The aquatic hitchhikers, which are native to the lakes of southern Russia and Ukraine, can latch onto boats to move into lakes and rivers, where they wreck havoc on the ecosystem and infrastructure, including boat motors. They’ve spread to hundreds of lakes in dozens of states.
“(Mussels) proliferate like crazy,” said Mark Hutchinson, deputy director of the San Luis Obispo County Public Works Department. “They can reduce the capacity of a pipe and plug it up.”
“They’re filter feeders,” he added. “They remove so much food from the bottom of the food chain, they can essentially cause the other species in the lake to reduce in population.”
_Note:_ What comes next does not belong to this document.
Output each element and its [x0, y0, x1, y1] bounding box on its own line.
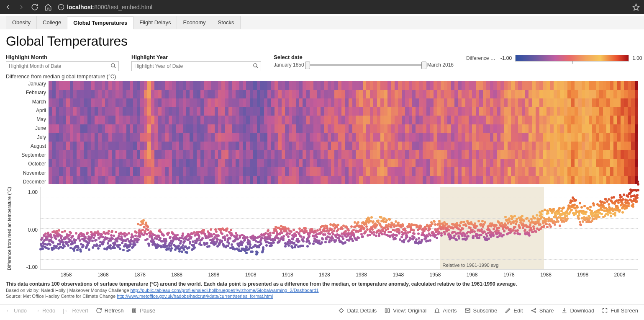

Thankfully, the mussels haven’t made their way to San Luis Obispo County lakes yet and hundreds of human volunteers have been trained to assure that they don’t.
Lake Nacimiento is especially high risk for the mollusks, both because of its aquatic environment and because hundreds of boats can launch into the reservoir at more than 40 ramps on summer weekends.
“It only takes one vessel for these guys to come in,” said Danielle Ruedas, San Luis Obispo County’s mussel prevention coordinator. “We preach to everybody — even if a boat hasn’t been on infested waters, it has to be clean, drained and dry.”
Boaters caught on the lake without a signed inspection form could be fined up to $2,000 and charged with a misdemeanor.
Veligers, infant mussels in the microscopic phase, can survive 30 days in a damp environment.
“Once they get in our lake, that’s it,” Ruedas said.
Around 280 volunteers are trained to screen boats entering Lake Nacimiento, which can lead to long wait times on busy weekends.
The work goes faster when the Mussel Dogs are on the job. They were previously at the lake on July 21 and 22.
“Everybody loves the dogs,” said Debi DeShon, who owns the dogs. “Dogs can smell where we can’t see.”